You can't apply common sense or everyday experience to quantum Reality.
 

javajo

Well-Known Member
If God “created” the universe that means time was involved. Creation implies taking some sort of time, but you say God is outside of time. How does that work?
The creation had a beginning, that is when time began. God was before that.
 

Meow Mix

Chatte Féministe
Thanks - that's helpful, or at least intriguing. Which testable cosmologies evidence a universe without a beginning?

Sorry for the delay, I haven't been on RF for a couple of days.

There are no testable cosmologies for a universe with or without a beginning at this time. Cosmology just sort of starts with the BBE, since it's the earliest empirical event in principle we can study at this time -- but nothing about it being the earliest that we can observe indicates that it's necessarily the beginning. We can make no assertions before (actually, even during) the Planck epoch of the BBE. Essentially, physics is unable to answer the question of whether the universe began to ontologically exist at all at this time in either direction.

Thus in order for the cosmological argument to work, someone would need to supply metaphysical evidence that the universe began to ontologically exist. I can't think of any way they could do that, since any such system will eventually involve some eternal thing, and I can't think of why the universe itself couldn't just be some eternal thing.

So, I don't find the cosmological argument to be convincing at all. In order to be convincing one must make presuppositions that cause it to be circular in nature.
 

javajo

Well-Known Member
I can't think of why the universe itself couldn't just be some eternal thing.
The universe did have a beginning, shown by the laws of thermodynamics;

1st law: the total amount of mass energy in the universe is constant.
2nd law: the amount of energy in the universe available for work is running down, that is entropy is increasing to a maximum.

Briefly, If the total amount of energy is limited and the amount of useable energy is decreasing, then the universe cannot have existed forever, otherwise it would have already used up all its energy.
 

PolyHedral

Superabacus Mystic
Essentially, physics is unable to answer the question of whether the universe began to ontologically exist at all at this time in either direction.
IIRC, time goes incredibly wibbly just after the BBE, so the "beginning of time" might not be a coherent idea in itself.

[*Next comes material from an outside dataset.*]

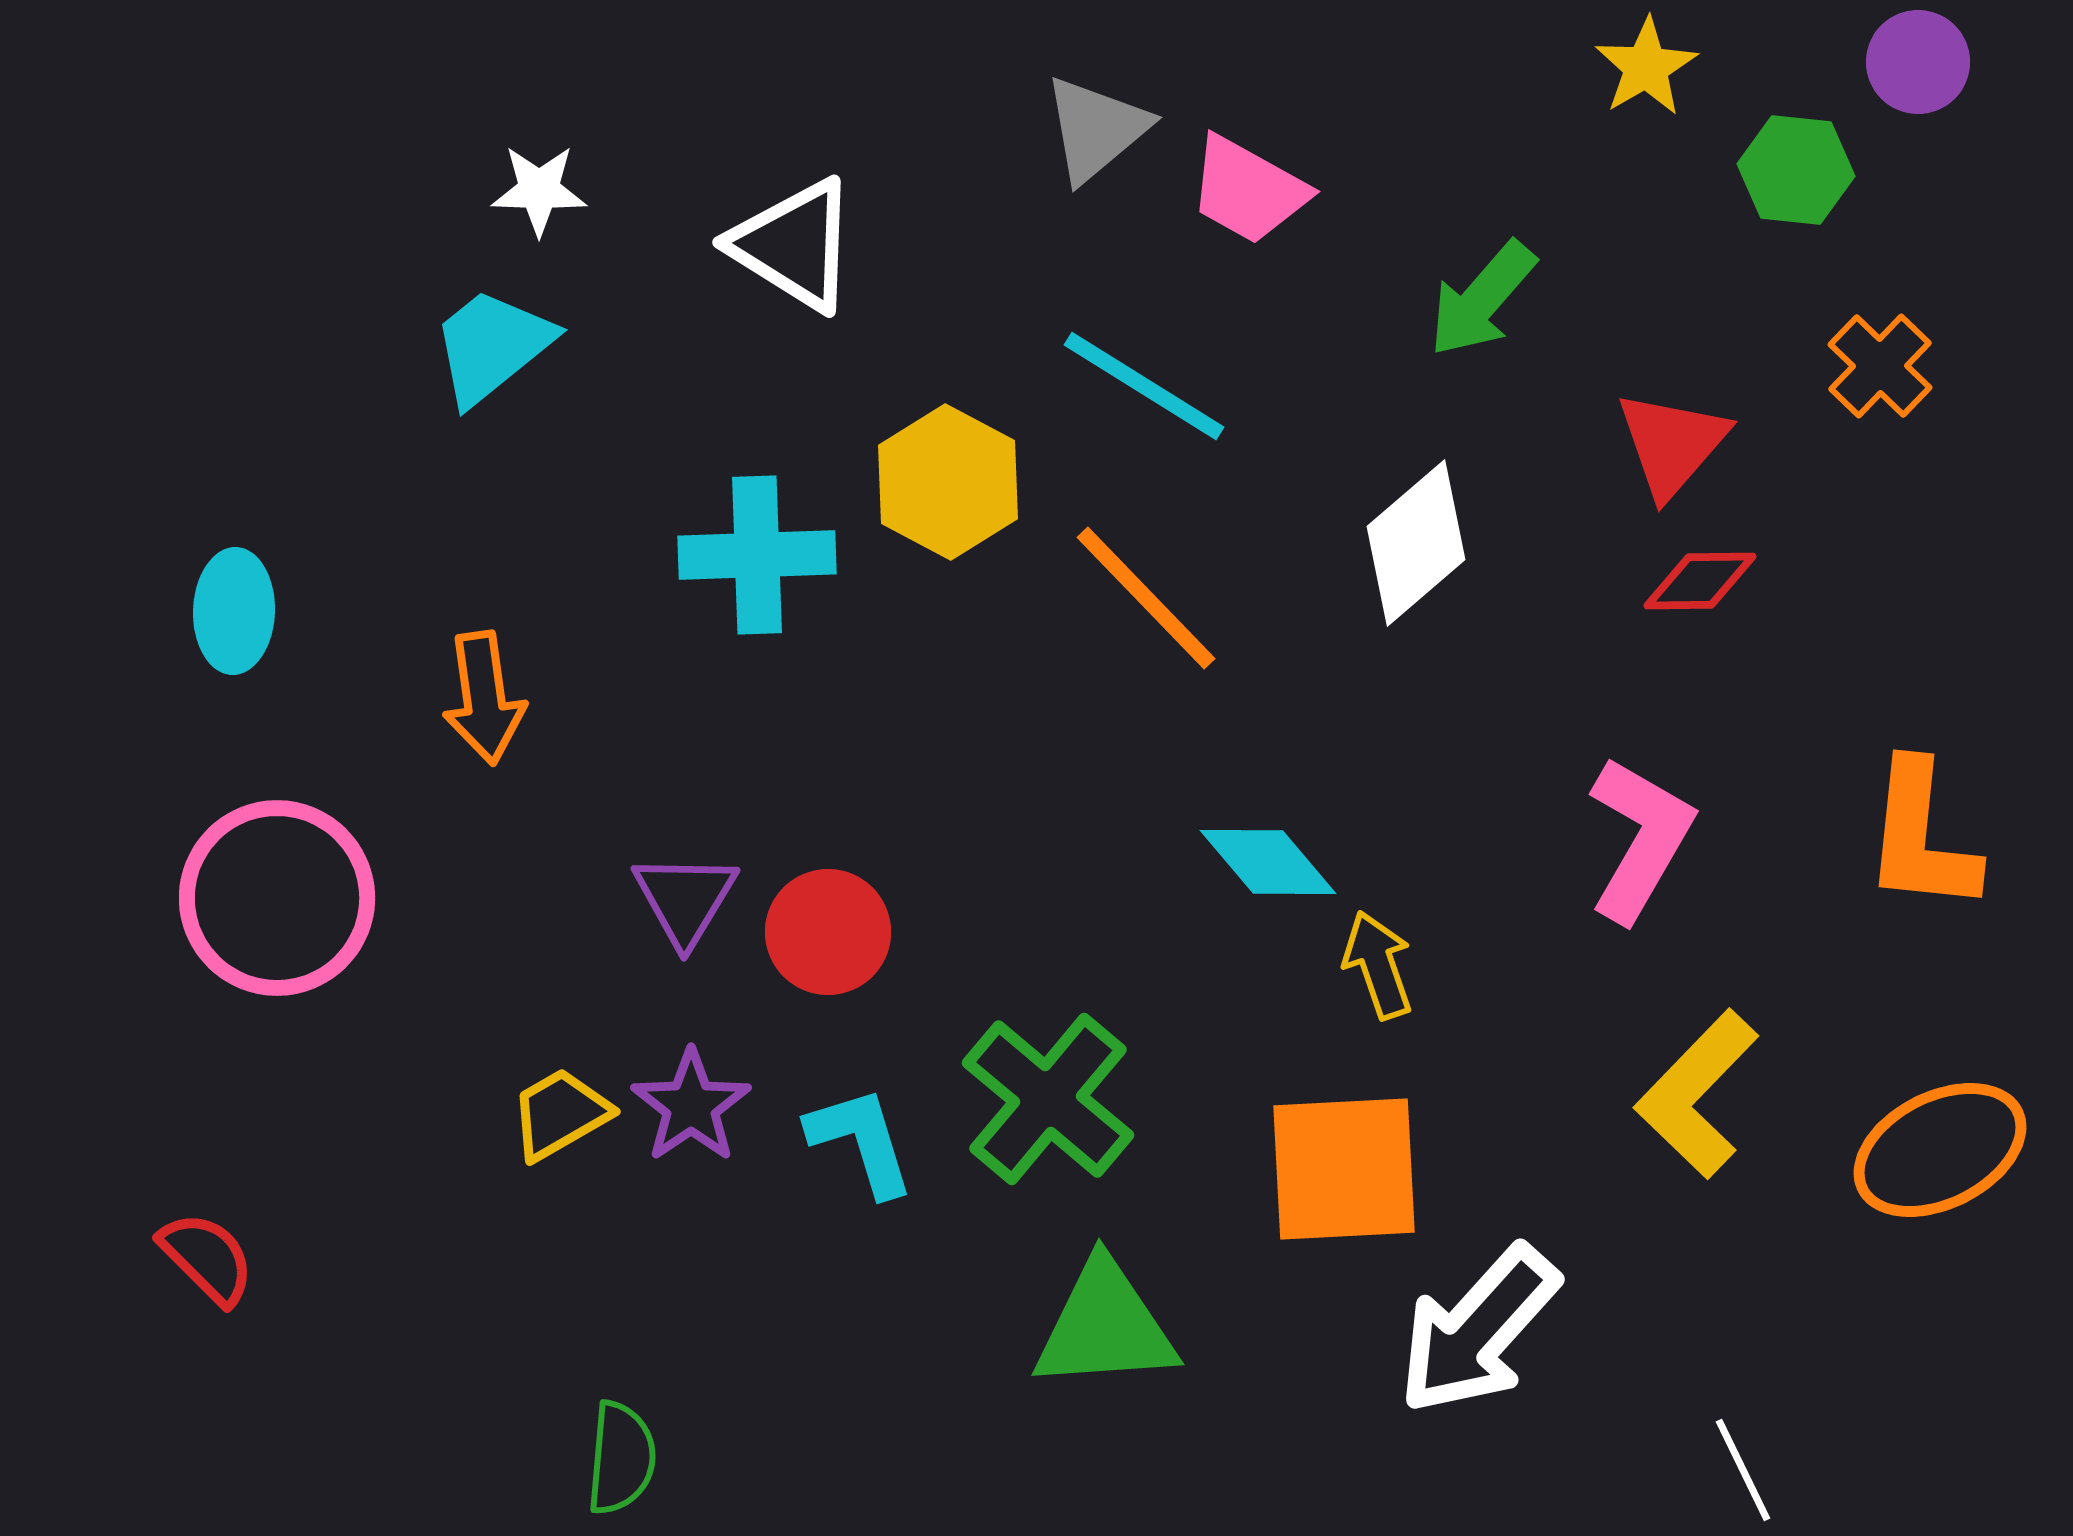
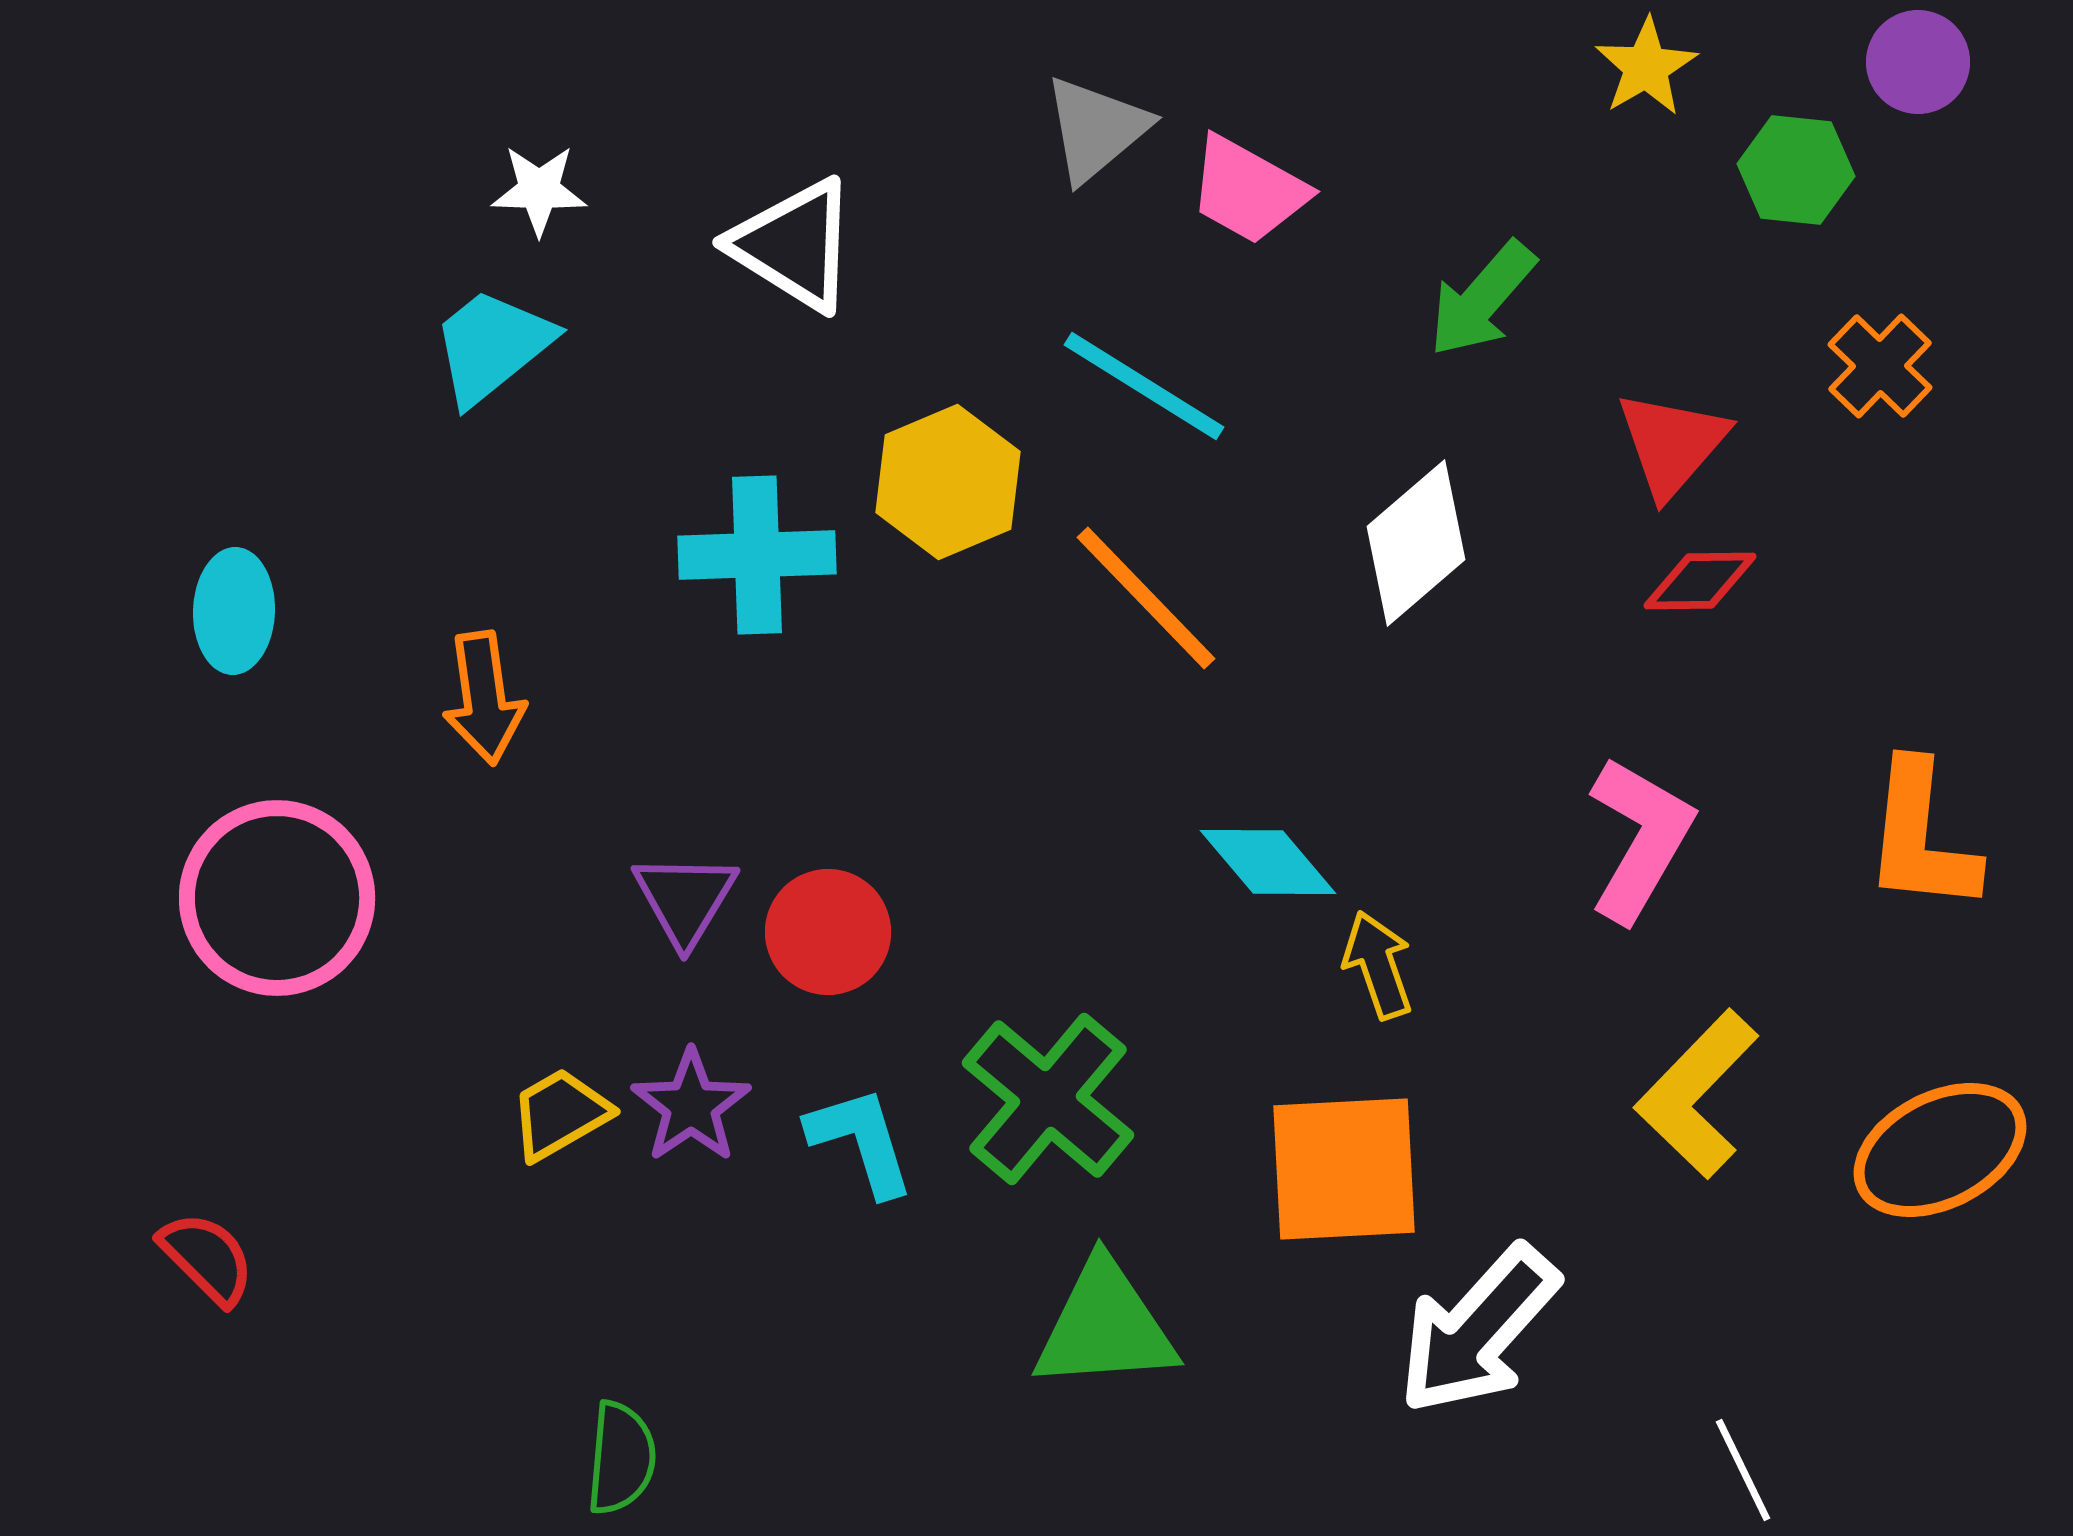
yellow hexagon: rotated 9 degrees clockwise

Briefly, If the total amount of energy is limited and the amount of useable energy is decreasing, then the universe cannot have existed forever, otherwise it would have already used up all its energy.
By the same logic, all of the (infinite) integers are infinitely large. After all, there's an infinity of negative numbers before zero, isn't there? :p
 

9Westy9

Sceptic, Libertarian, Egalitarian
Premium Member

Orontes

Master of the Horse
(1) Everything that has a beginning of its existence has a cause of its existence.
(2) The universe has a beginning of its existence.
Therefore:
(3) The universe has a cause of its existence.
(4) If the universe has a cause of its existence then that cause is God.
Therefore:
(5) God exists.

Are there any errors in this reasoning?

Hello,

Yes. There are errors. The above formulation of a cosmological argument is sloppy. Several replies seem to have focused on (2), particularly whether or not the universe had a beginning or such can be proven. This isn’t the really flaw of your argument. The subject in (2) is simply a place holder for a contingent X. Unless one wants to argue the universe is logically necessary, then the content of X in (2,) insofar as it is a contingent object, isn’t really a factor. What is a factor is (4). It doesn’t follow that because a given contingent X (i.e. your universe) exists, that the cause is then God. Based on (1) it simply follows the X in (2) had a cause. Your argument doesn’t provide why this cause of (2) needs to be God.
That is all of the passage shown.